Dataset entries
#####

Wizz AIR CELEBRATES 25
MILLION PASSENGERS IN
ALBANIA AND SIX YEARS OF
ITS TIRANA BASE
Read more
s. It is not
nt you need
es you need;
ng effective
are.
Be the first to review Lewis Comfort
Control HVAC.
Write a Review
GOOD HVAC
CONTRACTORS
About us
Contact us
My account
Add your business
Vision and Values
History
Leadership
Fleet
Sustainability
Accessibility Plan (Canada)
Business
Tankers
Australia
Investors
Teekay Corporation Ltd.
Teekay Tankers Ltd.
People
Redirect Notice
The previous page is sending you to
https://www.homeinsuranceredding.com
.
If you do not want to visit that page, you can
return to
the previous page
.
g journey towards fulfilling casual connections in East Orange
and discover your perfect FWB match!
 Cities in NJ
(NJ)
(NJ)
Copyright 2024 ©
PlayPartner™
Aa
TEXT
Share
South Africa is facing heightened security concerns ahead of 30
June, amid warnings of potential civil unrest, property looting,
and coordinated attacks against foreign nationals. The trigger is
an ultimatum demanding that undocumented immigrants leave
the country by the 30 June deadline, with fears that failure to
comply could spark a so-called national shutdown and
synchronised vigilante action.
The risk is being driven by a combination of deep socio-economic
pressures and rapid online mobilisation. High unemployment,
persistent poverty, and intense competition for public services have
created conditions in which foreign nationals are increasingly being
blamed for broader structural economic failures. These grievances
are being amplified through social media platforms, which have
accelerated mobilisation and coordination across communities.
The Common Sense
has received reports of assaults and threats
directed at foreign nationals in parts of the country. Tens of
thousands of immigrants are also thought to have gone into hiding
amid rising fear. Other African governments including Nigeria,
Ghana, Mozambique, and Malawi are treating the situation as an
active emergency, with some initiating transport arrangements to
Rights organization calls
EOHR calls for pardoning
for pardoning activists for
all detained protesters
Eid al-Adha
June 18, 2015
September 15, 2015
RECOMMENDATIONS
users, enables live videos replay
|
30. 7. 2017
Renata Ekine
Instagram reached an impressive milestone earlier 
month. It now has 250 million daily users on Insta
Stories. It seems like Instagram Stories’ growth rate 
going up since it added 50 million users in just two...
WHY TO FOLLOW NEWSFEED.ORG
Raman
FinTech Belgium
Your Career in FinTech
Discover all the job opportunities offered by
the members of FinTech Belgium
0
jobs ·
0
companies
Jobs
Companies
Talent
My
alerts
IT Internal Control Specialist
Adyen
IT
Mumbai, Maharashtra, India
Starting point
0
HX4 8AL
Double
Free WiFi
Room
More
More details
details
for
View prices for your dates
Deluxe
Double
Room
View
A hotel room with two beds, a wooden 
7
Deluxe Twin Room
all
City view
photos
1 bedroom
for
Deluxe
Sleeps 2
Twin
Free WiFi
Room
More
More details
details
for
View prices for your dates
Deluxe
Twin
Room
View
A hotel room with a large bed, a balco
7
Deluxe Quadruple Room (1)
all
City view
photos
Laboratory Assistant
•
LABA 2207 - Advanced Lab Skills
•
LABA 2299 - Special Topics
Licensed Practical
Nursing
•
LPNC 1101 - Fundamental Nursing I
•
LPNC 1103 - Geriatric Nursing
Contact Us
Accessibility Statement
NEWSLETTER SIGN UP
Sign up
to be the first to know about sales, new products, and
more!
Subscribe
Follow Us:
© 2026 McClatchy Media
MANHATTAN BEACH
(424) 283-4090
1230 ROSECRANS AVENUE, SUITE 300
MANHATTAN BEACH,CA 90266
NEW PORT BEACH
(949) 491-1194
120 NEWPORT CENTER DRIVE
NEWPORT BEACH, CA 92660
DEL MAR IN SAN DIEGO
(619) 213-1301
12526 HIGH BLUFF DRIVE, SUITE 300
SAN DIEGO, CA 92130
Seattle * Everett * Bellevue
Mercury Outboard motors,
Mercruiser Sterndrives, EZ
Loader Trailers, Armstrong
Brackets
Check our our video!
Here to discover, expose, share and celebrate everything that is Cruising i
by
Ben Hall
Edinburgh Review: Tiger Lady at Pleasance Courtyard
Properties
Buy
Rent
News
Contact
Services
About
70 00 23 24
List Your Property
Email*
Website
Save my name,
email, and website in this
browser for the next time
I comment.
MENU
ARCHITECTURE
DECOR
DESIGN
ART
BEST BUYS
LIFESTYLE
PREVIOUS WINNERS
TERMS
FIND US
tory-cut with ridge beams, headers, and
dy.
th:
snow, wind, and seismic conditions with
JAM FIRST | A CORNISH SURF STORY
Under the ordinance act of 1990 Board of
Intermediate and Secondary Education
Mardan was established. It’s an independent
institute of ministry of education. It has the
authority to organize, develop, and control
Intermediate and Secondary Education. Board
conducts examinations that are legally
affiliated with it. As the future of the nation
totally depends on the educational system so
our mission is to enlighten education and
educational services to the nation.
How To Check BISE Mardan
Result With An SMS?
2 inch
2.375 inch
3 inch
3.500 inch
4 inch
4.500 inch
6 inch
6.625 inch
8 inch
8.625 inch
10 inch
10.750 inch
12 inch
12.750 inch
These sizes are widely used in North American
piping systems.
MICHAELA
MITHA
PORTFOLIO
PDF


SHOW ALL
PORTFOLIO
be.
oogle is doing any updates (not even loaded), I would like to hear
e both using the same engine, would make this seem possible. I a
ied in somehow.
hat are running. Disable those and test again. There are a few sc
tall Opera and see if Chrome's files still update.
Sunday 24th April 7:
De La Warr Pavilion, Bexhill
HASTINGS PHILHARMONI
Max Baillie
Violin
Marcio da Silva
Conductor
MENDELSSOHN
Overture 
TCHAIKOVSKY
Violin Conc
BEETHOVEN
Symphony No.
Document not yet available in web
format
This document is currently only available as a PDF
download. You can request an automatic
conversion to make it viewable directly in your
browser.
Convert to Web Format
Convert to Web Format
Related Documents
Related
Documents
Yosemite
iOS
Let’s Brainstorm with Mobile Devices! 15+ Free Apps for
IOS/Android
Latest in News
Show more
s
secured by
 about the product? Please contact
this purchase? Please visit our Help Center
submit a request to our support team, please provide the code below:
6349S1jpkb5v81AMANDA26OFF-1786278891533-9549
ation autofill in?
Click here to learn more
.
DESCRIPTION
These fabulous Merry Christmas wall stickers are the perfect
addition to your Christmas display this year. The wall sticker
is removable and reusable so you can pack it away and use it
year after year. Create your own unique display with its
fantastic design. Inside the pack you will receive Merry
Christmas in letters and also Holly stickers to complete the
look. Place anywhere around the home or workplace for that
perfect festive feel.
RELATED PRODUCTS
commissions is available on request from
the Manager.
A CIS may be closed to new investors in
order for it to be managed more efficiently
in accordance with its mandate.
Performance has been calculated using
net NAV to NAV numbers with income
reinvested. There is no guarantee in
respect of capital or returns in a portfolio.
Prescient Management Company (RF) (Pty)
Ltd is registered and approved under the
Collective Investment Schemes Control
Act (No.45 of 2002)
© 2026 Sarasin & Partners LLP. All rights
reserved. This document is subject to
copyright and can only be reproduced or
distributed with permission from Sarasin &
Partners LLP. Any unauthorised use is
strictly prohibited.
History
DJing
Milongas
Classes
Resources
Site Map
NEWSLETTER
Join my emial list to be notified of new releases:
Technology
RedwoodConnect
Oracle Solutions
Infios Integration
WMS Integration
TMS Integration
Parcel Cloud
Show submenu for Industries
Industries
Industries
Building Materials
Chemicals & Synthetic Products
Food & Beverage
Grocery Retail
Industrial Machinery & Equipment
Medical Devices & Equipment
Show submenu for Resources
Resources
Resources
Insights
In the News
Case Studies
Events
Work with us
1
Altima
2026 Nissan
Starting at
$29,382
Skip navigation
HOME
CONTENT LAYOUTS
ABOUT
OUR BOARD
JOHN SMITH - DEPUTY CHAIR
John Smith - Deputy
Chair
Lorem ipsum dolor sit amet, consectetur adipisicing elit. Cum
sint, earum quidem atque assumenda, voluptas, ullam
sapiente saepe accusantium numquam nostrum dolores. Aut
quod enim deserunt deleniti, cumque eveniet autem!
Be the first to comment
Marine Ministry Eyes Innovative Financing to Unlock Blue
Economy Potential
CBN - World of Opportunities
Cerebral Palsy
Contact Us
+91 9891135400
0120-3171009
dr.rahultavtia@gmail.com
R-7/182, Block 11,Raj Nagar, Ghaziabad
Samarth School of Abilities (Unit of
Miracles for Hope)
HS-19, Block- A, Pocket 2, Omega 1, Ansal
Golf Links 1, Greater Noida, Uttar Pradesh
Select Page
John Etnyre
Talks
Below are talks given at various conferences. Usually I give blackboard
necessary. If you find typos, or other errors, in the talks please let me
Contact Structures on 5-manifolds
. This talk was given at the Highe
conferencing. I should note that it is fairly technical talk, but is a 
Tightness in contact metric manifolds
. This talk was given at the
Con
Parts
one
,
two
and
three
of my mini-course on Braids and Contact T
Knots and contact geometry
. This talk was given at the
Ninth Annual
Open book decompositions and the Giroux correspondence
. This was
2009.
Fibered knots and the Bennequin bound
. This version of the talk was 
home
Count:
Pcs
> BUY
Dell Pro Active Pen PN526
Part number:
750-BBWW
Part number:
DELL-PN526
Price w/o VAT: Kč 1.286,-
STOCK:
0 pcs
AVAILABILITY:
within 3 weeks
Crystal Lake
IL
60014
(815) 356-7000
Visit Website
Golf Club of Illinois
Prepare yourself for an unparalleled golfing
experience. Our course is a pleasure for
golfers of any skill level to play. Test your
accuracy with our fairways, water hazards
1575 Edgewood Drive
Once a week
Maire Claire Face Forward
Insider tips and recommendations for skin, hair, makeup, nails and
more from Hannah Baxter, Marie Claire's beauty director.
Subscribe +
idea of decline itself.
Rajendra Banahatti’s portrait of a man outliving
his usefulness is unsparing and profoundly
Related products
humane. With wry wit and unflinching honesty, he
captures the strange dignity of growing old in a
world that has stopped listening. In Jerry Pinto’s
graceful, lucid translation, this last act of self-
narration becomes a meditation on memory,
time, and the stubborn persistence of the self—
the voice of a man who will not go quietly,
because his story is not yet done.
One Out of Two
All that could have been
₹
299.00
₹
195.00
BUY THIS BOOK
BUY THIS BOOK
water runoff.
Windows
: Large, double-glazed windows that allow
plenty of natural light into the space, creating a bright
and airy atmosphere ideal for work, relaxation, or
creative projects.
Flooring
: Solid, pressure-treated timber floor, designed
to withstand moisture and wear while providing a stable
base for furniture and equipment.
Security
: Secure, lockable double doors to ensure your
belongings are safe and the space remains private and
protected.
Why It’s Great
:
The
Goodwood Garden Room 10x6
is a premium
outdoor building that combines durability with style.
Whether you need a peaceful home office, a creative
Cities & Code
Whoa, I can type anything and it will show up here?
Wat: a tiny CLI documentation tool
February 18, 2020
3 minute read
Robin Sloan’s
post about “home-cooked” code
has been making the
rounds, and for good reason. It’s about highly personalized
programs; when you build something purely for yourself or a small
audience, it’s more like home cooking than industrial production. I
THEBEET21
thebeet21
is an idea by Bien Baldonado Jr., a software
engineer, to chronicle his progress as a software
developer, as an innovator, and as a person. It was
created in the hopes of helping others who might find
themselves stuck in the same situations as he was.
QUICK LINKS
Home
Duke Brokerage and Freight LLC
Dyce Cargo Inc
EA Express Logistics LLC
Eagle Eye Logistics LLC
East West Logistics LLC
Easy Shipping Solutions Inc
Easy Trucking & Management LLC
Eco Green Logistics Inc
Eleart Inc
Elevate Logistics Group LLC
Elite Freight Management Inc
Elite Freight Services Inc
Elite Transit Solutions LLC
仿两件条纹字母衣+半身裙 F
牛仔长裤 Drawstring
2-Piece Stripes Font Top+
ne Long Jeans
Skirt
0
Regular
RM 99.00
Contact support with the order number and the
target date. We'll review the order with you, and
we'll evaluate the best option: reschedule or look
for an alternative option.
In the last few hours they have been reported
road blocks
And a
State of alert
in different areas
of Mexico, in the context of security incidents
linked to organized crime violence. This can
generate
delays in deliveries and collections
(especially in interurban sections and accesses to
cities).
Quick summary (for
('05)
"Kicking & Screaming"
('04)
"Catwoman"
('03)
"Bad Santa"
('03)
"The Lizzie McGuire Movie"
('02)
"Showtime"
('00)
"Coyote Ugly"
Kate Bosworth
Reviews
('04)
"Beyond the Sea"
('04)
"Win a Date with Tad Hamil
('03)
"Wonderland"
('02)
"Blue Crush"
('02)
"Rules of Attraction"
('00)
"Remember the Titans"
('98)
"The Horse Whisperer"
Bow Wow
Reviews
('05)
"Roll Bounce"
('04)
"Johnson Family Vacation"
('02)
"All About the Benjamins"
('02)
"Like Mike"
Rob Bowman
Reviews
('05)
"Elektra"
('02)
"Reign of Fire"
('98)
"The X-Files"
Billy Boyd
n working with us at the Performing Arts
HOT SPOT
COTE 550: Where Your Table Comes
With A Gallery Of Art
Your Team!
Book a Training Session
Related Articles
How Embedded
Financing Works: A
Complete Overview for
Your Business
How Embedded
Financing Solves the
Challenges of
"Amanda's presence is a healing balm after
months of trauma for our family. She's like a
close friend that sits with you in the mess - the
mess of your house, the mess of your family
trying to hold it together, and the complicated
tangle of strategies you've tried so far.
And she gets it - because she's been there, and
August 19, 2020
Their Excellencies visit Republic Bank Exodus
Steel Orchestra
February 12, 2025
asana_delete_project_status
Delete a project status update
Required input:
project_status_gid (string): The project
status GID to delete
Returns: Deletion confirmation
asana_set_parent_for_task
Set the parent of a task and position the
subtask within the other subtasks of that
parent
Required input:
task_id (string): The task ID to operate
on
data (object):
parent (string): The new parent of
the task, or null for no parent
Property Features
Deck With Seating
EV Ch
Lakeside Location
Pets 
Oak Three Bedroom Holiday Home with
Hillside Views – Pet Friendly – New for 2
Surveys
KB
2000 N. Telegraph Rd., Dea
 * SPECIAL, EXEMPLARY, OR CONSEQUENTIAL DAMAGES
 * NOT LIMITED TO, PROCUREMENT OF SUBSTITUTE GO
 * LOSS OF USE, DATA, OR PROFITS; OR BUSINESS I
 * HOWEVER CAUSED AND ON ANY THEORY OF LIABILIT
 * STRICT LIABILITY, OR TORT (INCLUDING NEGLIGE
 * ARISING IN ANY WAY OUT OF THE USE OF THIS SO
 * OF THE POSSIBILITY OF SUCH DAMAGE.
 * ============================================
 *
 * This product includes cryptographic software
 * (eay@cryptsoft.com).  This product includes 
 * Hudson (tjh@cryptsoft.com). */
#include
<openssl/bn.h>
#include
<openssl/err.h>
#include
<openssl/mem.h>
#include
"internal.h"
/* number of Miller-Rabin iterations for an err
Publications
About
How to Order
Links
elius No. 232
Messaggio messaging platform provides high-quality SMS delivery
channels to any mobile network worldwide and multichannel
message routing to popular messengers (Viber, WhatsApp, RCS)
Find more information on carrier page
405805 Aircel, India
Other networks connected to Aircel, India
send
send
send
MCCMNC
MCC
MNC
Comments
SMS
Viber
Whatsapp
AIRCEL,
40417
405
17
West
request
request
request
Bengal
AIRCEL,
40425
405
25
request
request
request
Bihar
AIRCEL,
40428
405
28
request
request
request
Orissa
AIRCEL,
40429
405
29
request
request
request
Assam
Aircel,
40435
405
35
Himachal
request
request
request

#####

What you have to do
Output all lines from the beginning of the data up to the line holding "June, amid warnings", that line included, exactly as written.

Task output
Wizz AIR CELEBRATES 25
MILLION PASSENGERS IN
ALBANIA AND SIX YEARS OF
ITS TIRANA BASE
Read more
s. It is not
nt you need
es you need;
ng effective
are.
Be the first to review Lewis Comfort
Control HVAC.
Write a Review
GOOD HVAC
CONTRACTORS
About us
Contact us
My account
Add your business
Vision and Values
History
Leadership
Fleet
Sustainability
Accessibility Plan (Canada)
Business
Tankers
Australia
Investors
Teekay Corporation Ltd.
Teekay Tankers Ltd.
People
Redirect Notice
The previous page is sending you to
https://www.homeinsuranceredding.com
.
If you do not want to visit that page, you can
return to
the previous page
.
g journey towards fulfilling casual connections in East Orange
and discover your perfect FWB match!
 Cities in NJ
(NJ)
(NJ)
Copyright 2024 ©
PlayPartner™
Aa
TEXT
Share
South Africa is facing heightened security concerns ahead of 30
June, amid warnings of potential civil unrest, property looting,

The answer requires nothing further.